Rz. 264
Ziel jeder Auslegung ist es, den tatsächlichen Willen des Erblassers zu ermitteln (§ 133 BGB). Hierfür ist grundsätzlich der Zeitpunkt der Errichtung der letztwilligen Verfügung maßgebend. Dabei kommt es bei einem Einzeltestament allein auf die Sicht des Erblassers an. Es ist zu klären, was der Erblasser in der Niederschrift aussagen wollte. § 157 BGB ist bei der Auslegung eines Einzeltestaments im Gegensatz zum gemeinschaftlichen Testament oder Erbvertrag nicht anzuwenden, da es beim Einzeltestament als einer einseitigen Erklärung auf den Empfängerhorizont gerade nicht ankommt.
Rz. 265
Bei der Auslegung der Verfügung von Todes wegen können aber alle Umstände zu berücksichtigen sein, die im Zusammenhang mit den im Testament enthaltenen Erklärungen stehen, wie z.B. das Verhalten, die Handlungen und die Äußerungen des Erblassers selbst, sofern sie einen Anhalt im Testament gefunden haben.
Rz. 266
Wegen der Formbedürftigkeit eines Testaments darf durch Auslegung aber kein anderer Wille des Erblassers ermittelt werden, als der, der zumindest andeutungsweise im Testament enthalten ist.

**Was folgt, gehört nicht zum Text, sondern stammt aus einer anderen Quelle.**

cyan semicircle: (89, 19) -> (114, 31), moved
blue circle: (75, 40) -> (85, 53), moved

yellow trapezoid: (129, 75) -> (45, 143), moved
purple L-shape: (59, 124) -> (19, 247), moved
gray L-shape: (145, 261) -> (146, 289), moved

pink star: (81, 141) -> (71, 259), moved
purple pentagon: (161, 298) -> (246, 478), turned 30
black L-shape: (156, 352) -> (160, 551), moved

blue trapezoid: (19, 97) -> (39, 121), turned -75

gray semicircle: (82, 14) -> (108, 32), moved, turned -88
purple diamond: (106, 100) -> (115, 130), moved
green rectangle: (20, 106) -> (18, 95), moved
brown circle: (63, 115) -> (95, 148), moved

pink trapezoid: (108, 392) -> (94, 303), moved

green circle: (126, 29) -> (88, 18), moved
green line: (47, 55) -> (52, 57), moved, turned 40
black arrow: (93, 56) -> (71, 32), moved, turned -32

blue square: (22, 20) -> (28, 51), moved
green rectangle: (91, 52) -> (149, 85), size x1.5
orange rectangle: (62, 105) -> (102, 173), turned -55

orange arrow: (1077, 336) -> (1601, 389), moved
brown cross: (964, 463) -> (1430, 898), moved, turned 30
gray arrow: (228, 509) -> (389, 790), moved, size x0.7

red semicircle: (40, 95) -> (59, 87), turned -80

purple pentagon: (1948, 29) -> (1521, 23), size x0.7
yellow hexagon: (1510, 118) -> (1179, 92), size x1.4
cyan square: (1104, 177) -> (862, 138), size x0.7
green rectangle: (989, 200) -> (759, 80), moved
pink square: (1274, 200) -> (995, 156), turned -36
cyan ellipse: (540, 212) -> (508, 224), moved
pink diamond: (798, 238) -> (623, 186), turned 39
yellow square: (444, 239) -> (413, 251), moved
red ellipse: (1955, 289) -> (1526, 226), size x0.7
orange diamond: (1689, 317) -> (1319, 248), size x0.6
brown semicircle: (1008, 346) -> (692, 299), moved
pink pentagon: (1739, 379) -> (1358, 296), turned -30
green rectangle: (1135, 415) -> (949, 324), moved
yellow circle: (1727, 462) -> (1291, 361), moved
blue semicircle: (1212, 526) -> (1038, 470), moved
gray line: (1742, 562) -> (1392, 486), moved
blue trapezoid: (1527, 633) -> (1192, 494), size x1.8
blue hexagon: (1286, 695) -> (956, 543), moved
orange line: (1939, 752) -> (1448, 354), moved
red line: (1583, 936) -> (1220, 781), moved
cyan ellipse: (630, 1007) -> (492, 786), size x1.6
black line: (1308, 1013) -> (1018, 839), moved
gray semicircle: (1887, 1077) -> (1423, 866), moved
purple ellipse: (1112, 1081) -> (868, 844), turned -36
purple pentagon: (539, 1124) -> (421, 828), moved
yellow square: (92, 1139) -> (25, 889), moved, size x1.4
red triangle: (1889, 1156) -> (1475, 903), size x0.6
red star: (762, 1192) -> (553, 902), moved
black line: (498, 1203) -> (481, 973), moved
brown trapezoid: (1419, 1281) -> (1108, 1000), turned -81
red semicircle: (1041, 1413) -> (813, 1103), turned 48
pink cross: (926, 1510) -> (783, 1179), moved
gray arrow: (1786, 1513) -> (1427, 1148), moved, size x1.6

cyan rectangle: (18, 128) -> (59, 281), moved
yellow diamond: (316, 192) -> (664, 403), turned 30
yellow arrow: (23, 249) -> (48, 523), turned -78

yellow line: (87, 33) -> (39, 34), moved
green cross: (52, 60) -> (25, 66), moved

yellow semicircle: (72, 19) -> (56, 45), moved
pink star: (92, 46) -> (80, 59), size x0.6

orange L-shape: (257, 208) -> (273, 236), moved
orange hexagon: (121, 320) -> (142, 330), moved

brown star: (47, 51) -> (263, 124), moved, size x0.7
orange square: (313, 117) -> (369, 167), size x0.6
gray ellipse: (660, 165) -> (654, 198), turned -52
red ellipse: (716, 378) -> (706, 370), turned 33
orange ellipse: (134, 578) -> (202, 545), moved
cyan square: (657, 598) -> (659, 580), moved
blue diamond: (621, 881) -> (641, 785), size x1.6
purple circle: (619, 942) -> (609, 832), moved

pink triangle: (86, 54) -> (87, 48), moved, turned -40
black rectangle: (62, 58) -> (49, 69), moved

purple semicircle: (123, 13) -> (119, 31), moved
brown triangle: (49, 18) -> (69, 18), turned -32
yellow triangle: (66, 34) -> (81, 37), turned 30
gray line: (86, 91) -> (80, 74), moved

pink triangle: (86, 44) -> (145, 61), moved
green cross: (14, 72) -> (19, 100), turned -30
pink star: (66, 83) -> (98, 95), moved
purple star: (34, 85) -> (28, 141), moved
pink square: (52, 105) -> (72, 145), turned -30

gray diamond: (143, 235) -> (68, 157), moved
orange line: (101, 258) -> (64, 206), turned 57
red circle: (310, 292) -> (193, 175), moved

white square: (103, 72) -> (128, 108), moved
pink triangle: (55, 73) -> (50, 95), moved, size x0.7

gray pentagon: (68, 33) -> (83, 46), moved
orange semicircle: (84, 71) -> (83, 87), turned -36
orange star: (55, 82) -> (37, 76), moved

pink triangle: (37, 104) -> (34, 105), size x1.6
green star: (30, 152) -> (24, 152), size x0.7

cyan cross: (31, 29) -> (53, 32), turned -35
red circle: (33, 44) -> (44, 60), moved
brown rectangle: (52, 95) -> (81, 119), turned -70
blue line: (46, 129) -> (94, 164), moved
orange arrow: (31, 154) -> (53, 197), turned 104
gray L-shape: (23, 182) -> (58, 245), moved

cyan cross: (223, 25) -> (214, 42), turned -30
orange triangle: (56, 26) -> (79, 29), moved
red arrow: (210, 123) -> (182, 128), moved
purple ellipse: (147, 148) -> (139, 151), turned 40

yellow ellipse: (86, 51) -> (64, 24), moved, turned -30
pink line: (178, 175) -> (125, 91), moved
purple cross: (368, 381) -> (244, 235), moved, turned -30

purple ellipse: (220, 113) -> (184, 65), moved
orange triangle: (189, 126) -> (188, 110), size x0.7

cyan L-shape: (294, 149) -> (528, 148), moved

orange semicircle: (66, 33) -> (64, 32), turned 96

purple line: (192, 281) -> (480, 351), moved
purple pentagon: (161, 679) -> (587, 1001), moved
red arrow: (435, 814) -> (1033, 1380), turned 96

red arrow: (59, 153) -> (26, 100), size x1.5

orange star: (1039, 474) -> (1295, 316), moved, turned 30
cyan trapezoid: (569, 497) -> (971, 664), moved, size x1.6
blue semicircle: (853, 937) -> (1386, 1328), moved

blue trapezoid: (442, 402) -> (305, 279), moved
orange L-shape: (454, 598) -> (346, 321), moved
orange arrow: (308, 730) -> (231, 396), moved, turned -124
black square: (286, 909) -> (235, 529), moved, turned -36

Die Rechtsprechung hat in diesem Zusammenhang die so genannte Andeutungstheorie entwickelt. Jede Auslegung ist dahingehend zu überprüfen, ob der ermittelte Wille auch hinreichend im Testament verankert ist bzw. Anhaltspunkte dafür bietet.
Rz. 267
Die Tatsache, dass der Erblasserwille am Wortlaut des Testaments zu erforschen ist, bedeutet jedoch nicht, dass man sich auf eine Analyse des geschriebenen Wortes beschränken darf. Es können vielmehr auch alle außerhalb des Testaments liegenden Informationen und Umstände für die Auslegung herangezogen werden, sofern sie sich im Wortlaut niederschlagen.
Rz. 268
Nach der BGH-Rechtsprechung ist somit in erster Linie der tatsächliche Erblasserwille maßgebend, wenn er feststeht und formgerecht erklärt wurde. Für die Feststellung des Erblasserwillens ist in erster Linie vom Wortlaut des Testaments auszugehen. Soll bei der Auslegung vom Wortlaut abgewichen werden, so müssen hierfür besondere Umstände vorliegen, aus denen sich ergibt, dass der Erblasser mit dem Gesagten etwas anderes gemeint hat. Ist der tatsächliche Wille des Erblassers trotz Auslegung nicht festzustellen, so ist in einem weiteren Schritt der mutmaßliche Wille des Erblassers zu ermitteln.
Rz. 269
Von der wörtlichen Auslegung zu unterscheiden ist die hypothetische Auslegung. Die hypothetische Auslegung greift in dem Fall, in dem es gilt, Veränderungen, die zwischen der Testamentserrichtung und dem Zeitpunkt des Erbfalls eingetreten sind, dem Willen des Erblassers anzupassen. Im Rahmen der hypothetischen Testamentsauslegung ist letztlich der Wille des Erblassers zu ermitteln, den dieser gehabt hätte, wenn er die späteren Veränderungen vorhergesehen oder bedacht hätte. Ein typischer Anwendungsfall der hypothetischen Auslegung sind beispielsweise die durch die Wiedervereinigung Deutschlands eingetretenen Veränderungen.
Rz. 270
Nach der Rechtsprechung des BayObLG soll eine hypothetische Auslegung auch dann möglich sein, wenn sich der Erblasser über tatsächliche Verhältnisse zum Zeitpunkt der Testamentserrichtung geirrt hat. Das BayObLG begründet dies damit, eine Unvollkommenheit, die Voraussetzung für eine ergänzende Testamentsauslegung ist, könne sich auch daraus ergeben, dass der Erblasser die Verhältnisse zum Zeitpunkt der Errichtung des Testaments falsch beurteilt hat. Beispielsweise, wenn der Erblasser fehlerhafte rechtliche Schlussfolgerungen gezogen oder sich über bestimmte Vertragsinhalte geirrt hat.
Rz. 271
Für den Fall, dass nach Ermittlung des Erblasserwillens und nach Auslegung der letztwilligen Verfügung nach den allgemeinen Vorschriften des BGB (§ 133 BGB) noch weitere offene Fragen bestehen und kein endgültiges Ergebnis erzielt wurde, kann auf die gesetzlichen Auslegungsvorschriften des Gesetzes zurückgegriffen werden, die nur im Zweifel eingreifen – aber wirklich erst nach Ausschöpfung aller Erkenntnisquellen zur Erforschung des wirklichen konkreten Willens des Erblassers. Die Auslegungsregeln des BGB haben rein subsidiären Charakter.
Rz. 272
Das BGB enthält für jeden Bereich eigene Auslegungsregeln. So sind in den §§ 2066–2076 BGB allgemeine Auslegungsregeln für das Testament enthalten. Für die Erbeinsetzung sehen die §§ 2087–2099 BGB und für das Vermächtnis die §§ 2148 ff. BGB gesonderte Auslegungsregeln vor.